The spatial shift between the positions of the V_g and V_u minima is strictly taken into account in expression (34) using the Delta q_u0k value given by Eq. (37). There is no mathematical incorrectness here. These and other important expressions were earlier rigorously reviewed in articles [21–22]. But I agree that since there was a misunderstanding, it could have been more detailed in the text.

4. This is the same remark as item 1. I answered it above.

Author Response File: Author Response.pdf

Reviewer 5 Report

The manuscript “Parametric broadening of the molecular vibronic transitions” is devoted to a review and discussion of the causes of spectral line broadening in vibronic spectra. The text of the manuscript is well written and the presentation is very consistent, making it easy for the reader to understand the essence of this work. It was a great pleasure for me to review such a synoptic work dealing with fundamental spectroscopic questions.

Thus, I recommend to accept this manuscript after final proofreading and corrections of some typos (e.g. page 2, line 46: usually when specifying a range of numbers, they are written from lower to higher, so it is better to change 10⁸ - 10⁹ to 10^-9-10^-8).

Author Response

Thank you for Review.

Reviewer wrote: " I recommend to accept this manuscript after final proofreading and corrections of some typos (e.g. page 2, line 46: usually when specifying a range of numbers, they are written from lower to higher, so it is better to change 10⁸ - 10⁹ to 10^-9-10^-8)".

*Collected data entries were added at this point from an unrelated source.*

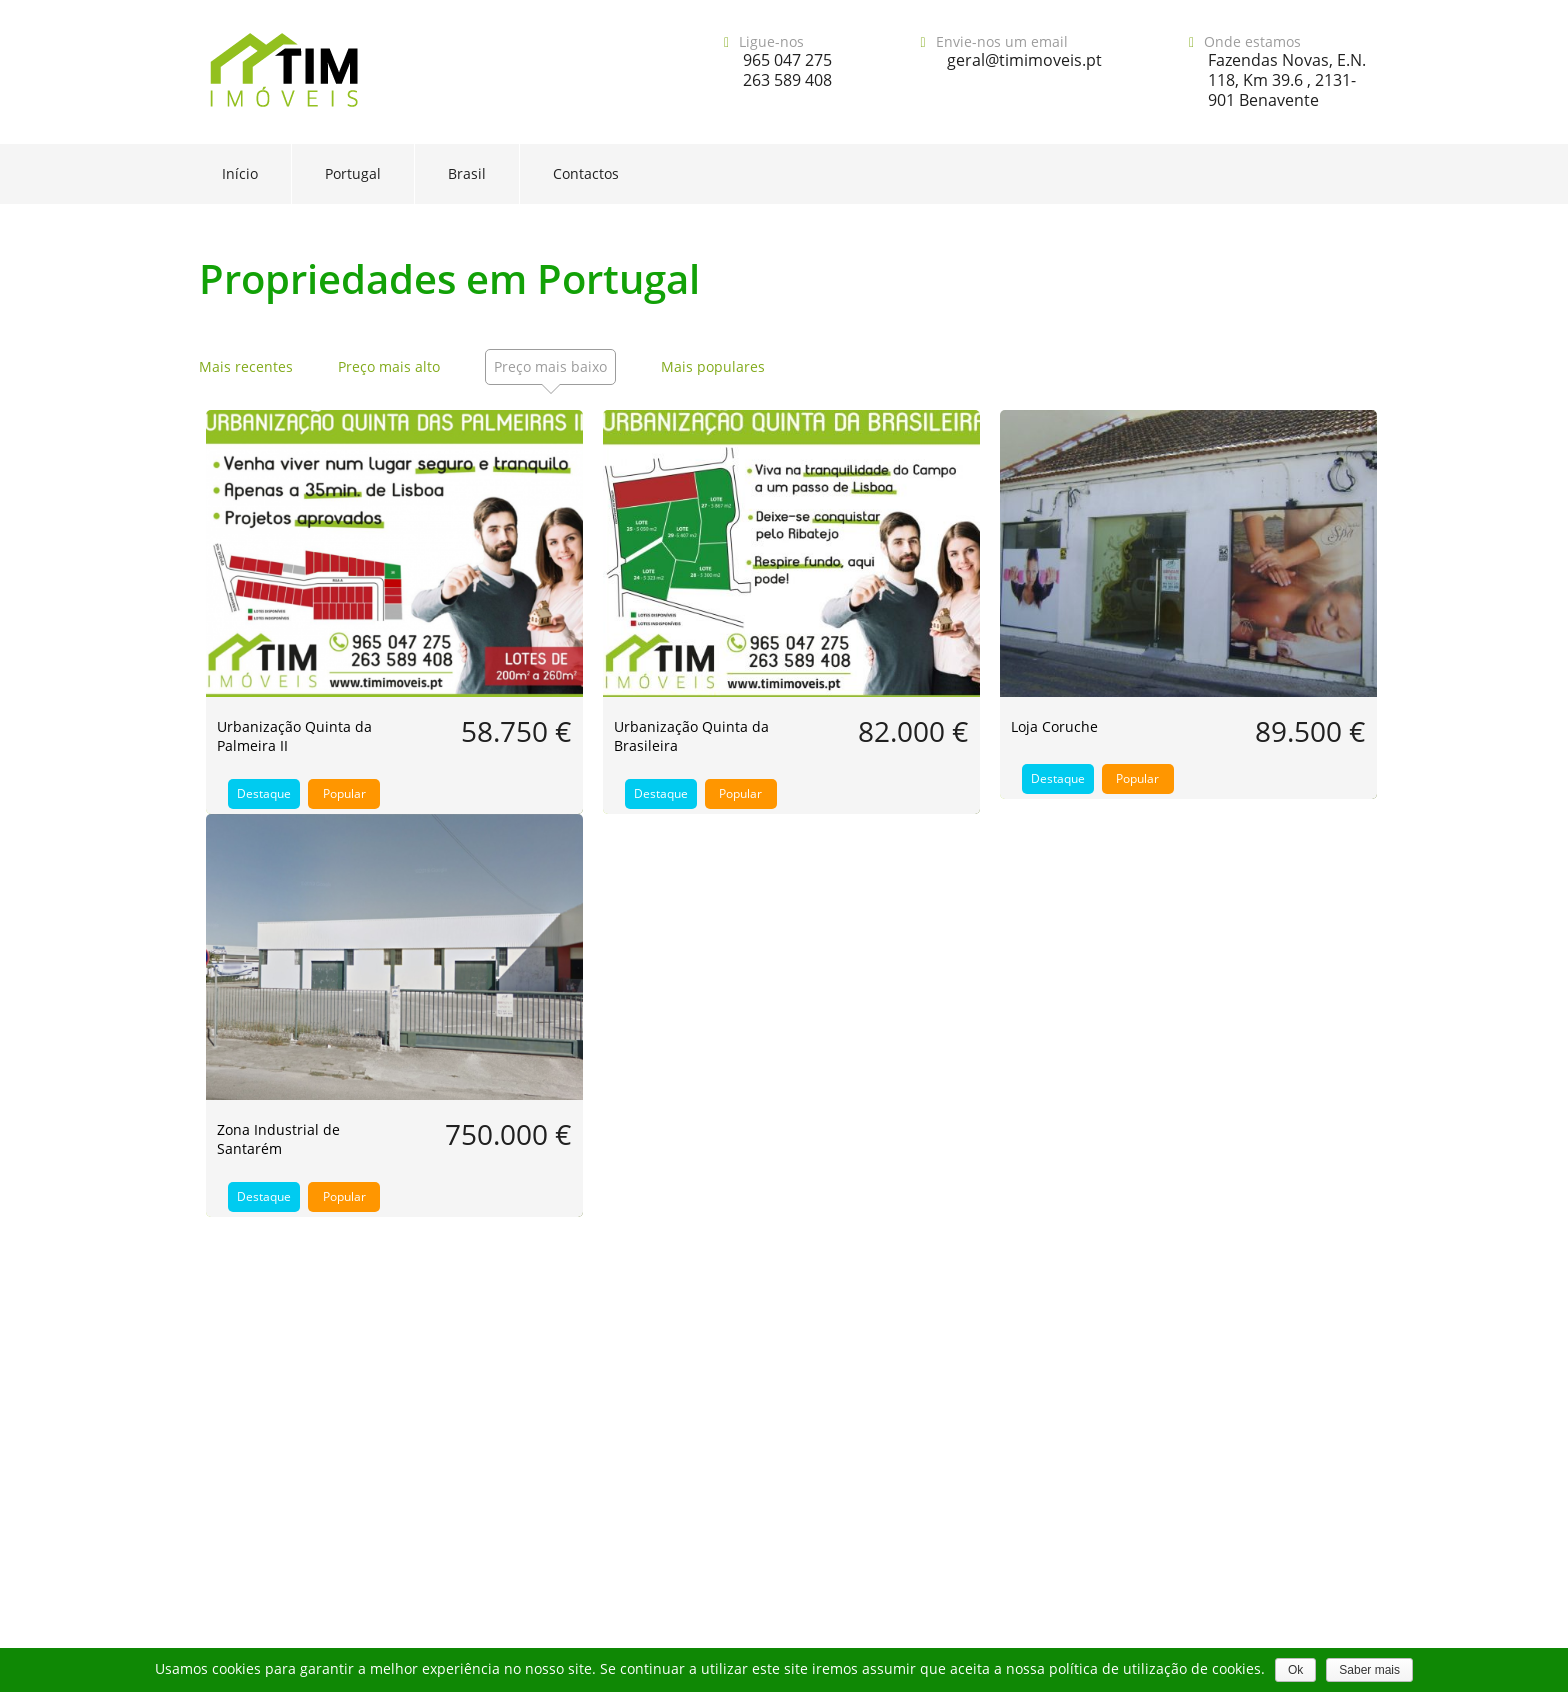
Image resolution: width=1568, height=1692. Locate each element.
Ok (1295, 1670)
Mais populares (713, 366)
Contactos (586, 173)
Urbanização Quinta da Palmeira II (294, 736)
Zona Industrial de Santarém (278, 1139)
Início (240, 173)
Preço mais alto (389, 366)
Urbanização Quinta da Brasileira (691, 736)
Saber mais (1369, 1670)
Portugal (353, 173)
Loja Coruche (1054, 726)
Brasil (467, 173)
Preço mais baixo (550, 366)
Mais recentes (246, 366)
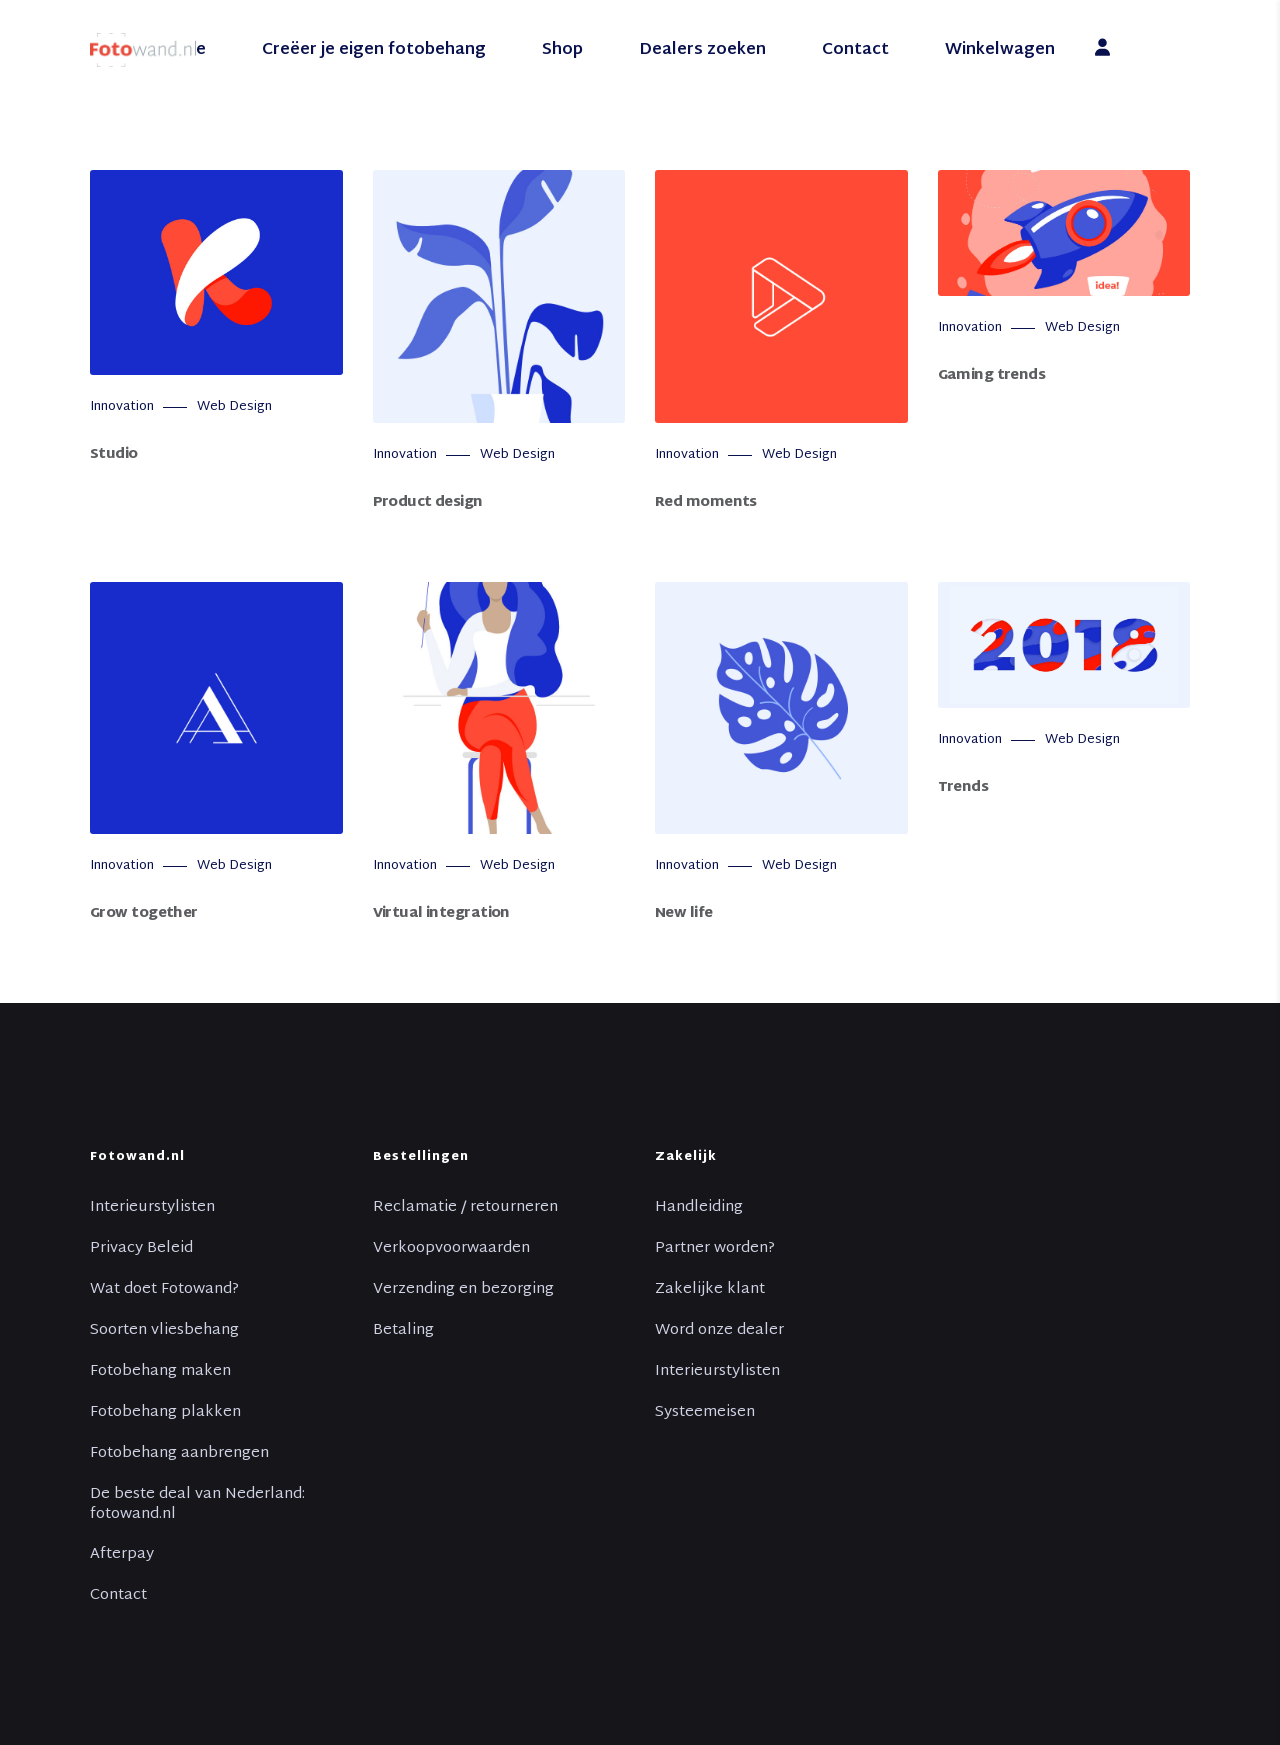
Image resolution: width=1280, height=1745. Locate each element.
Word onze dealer (719, 1331)
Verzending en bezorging (463, 1290)
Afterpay (122, 1555)
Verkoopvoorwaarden (451, 1249)
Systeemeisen (705, 1413)
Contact (118, 1596)
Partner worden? (715, 1249)
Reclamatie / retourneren (465, 1208)
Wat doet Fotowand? (164, 1290)
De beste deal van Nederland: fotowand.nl (197, 1505)
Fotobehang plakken (165, 1413)
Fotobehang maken (160, 1372)
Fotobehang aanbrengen (179, 1454)
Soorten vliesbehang (164, 1331)
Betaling (403, 1331)
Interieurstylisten (152, 1208)
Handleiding (699, 1208)
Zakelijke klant (710, 1290)
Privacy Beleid (141, 1249)
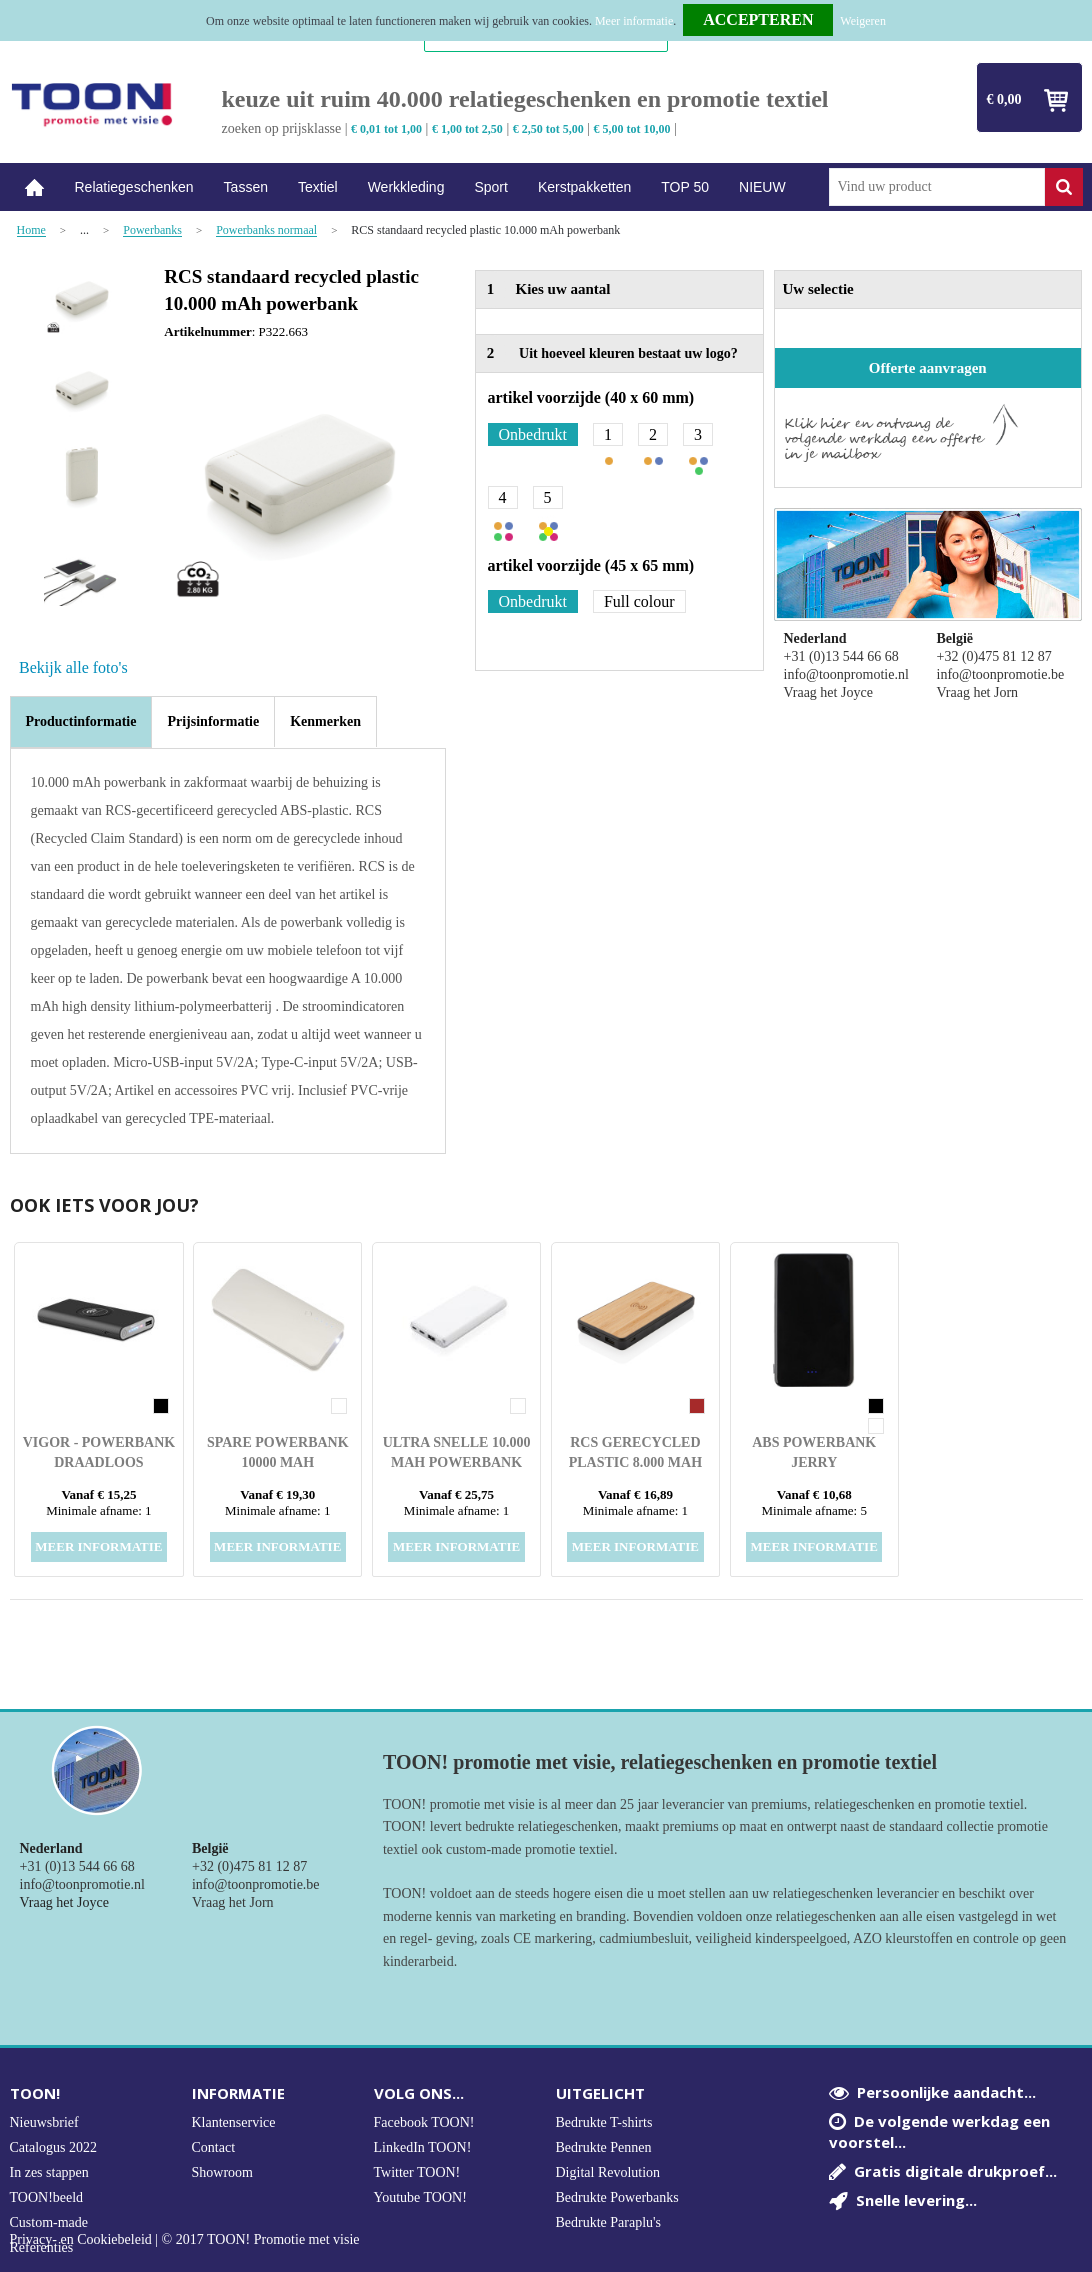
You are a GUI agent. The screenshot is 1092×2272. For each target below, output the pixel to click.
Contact (214, 2147)
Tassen (246, 187)
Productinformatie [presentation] (81, 721)
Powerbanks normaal (266, 230)
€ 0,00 (1004, 99)
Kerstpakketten (584, 187)
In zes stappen (49, 2172)
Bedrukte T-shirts (604, 2122)
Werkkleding (406, 187)
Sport (490, 187)
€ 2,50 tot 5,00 (548, 129)
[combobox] (937, 187)
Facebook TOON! (424, 2122)
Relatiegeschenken (134, 187)
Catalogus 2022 (54, 2147)
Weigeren (863, 21)
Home (35, 187)
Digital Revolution (608, 2172)
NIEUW (762, 187)
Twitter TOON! (417, 2172)
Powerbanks (152, 230)
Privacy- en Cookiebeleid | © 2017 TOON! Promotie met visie (185, 2240)
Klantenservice (234, 2122)
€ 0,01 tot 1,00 (386, 129)
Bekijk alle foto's (73, 667)
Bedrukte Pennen (604, 2147)
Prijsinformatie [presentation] (213, 721)
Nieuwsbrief (44, 2122)
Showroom (222, 2172)
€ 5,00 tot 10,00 (632, 129)
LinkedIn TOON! (423, 2147)
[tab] (81, 722)
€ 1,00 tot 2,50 (467, 129)
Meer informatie (634, 21)
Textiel (318, 187)
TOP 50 (685, 187)
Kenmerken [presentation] (325, 721)
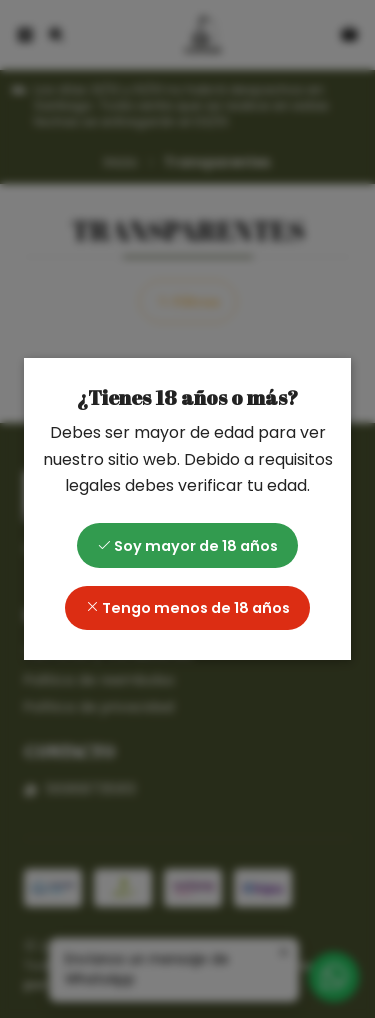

That is true correction.  I made this correction in the text.

Round 2

Reviewer 2 Report

The paper is now fine, free of errors and clear

Author Response

Dear Reviewer, thank you for your positive feedback.

Obviously, this positive review does not require new revisions to the manuscript.

Reviewer 5 Report

In my opinion, the changes made by the author in the current version of the manuscript are sufficient.

The results of the similarity rate report do not seem surprising, since this work is in part a summary of a large body of material published previously, but it is also very significant and independent. Especially since most of the similarities relate to the wording of laws, terms, designations, etc., which, of course, could not have been done otherwise. Thus, I believe that this work should be published in its current form.

Author Response

Dear Reviewer, thank you for your positive feedback.

Round 3

Reviewer 2 Report

The present form is suitable for publication

Reviewer 5 Report

Previous comments of the reviewers are taken into account. The article may be accept in its current form.